■ **EXERCISE DATA**:
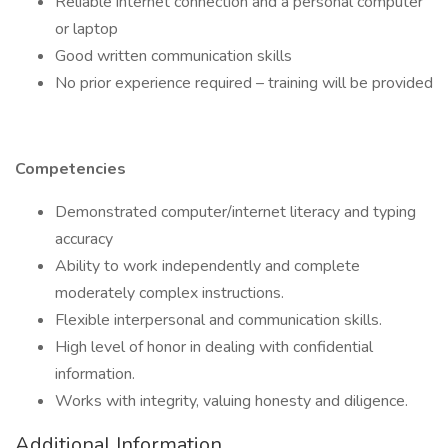
Reliable internet connection and a personal computer
or laptop
Good written communication skills
No prior experience required – training will be provided
Competencies
Demonstrated computer/internet literacy and typing
accuracy
Ability to work independently and complete
moderately complex instructions.
Flexible interpersonal and communication skills.
High level of honor in dealing with confidential
information.
Works with integrity, valuing honesty and diligence.
Additional Information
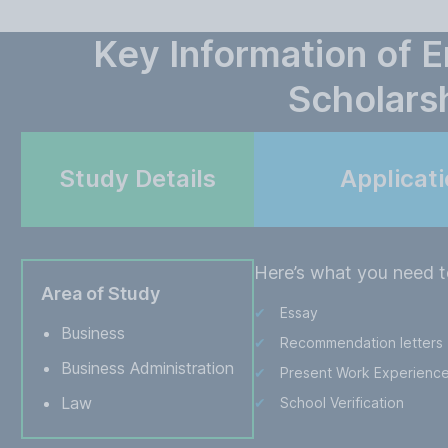
Key Information of E
Scholars
Study Details
Applicat
Here’s what you need t
Area of Study
Essay
Business
Recommendation letters
Business Administration
Present Work Experienc
Law
School Verification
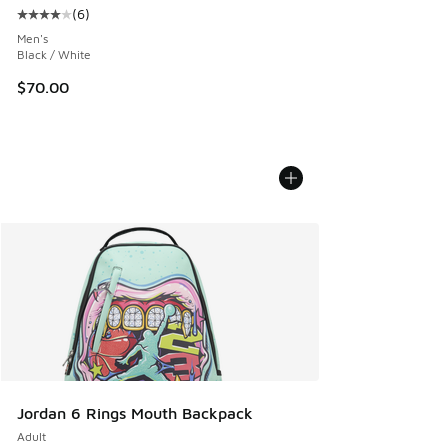
(
6
)
Average customer rating - [4 out of 5 stars], 6 reviews
Men's
Black / White
$70.00
Jordan 6 Rings Mouth Backpack
Adult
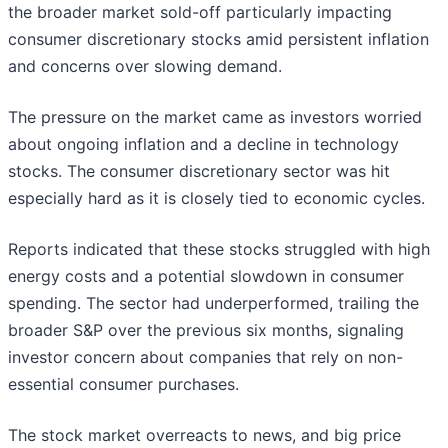
the broader market sold-off particularly impacting
consumer discretionary stocks amid persistent inflation
and concerns over slowing demand.
The pressure on the market came as investors worried
about ongoing inflation and a decline in technology
stocks. The consumer discretionary sector was hit
especially hard as it is closely tied to economic cycles.
Reports indicated that these stocks struggled with high
energy costs and a potential slowdown in consumer
spending. The sector had underperformed, trailing the
broader S&P over the previous six months, signaling
investor concern about companies that rely on non-
essential consumer purchases.
The stock market overreacts to news, and big price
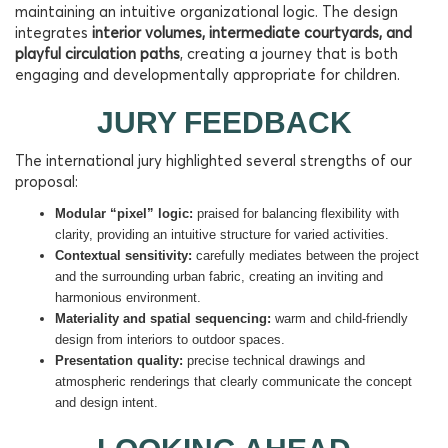
maintaining an intuitive organizational logic. The design
integrates
interior volumes, intermediate courtyards, and
playful circulation paths
, creating a journey that is both
engaging and developmentally appropriate for children.
JURY FEEDBACK
The international jury highlighted several strengths of our
proposal:
Modular “pixel” logic:
praised for balancing flexibility with
clarity, providing an intuitive structure for varied activities.
Contextual sensitivity:
carefully mediates between the project
and the surrounding urban fabric, creating an inviting and
harmonious environment.
Materiality and spatial sequencing:
warm and child-friendly
design from interiors to outdoor spaces.
Presentation quality:
precise technical drawings and
atmospheric renderings that clearly communicate the concept
and design intent.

■ **BRIEF**:
Find where the line with "the broader market" sits in the material above, then copy exactly from it through the line with "especially hard as". Add no other line.

■ **WRITTEN REPLY**:
the broader market sold-off particularly impacting
consumer discretionary stocks amid persistent inflation
and concerns over slowing demand.
The pressure on the market came as investors worried
about ongoing inflation and a decline in technology
stocks. The consumer discretionary sector was hit
especially hard as it is closely tied to economic cycles.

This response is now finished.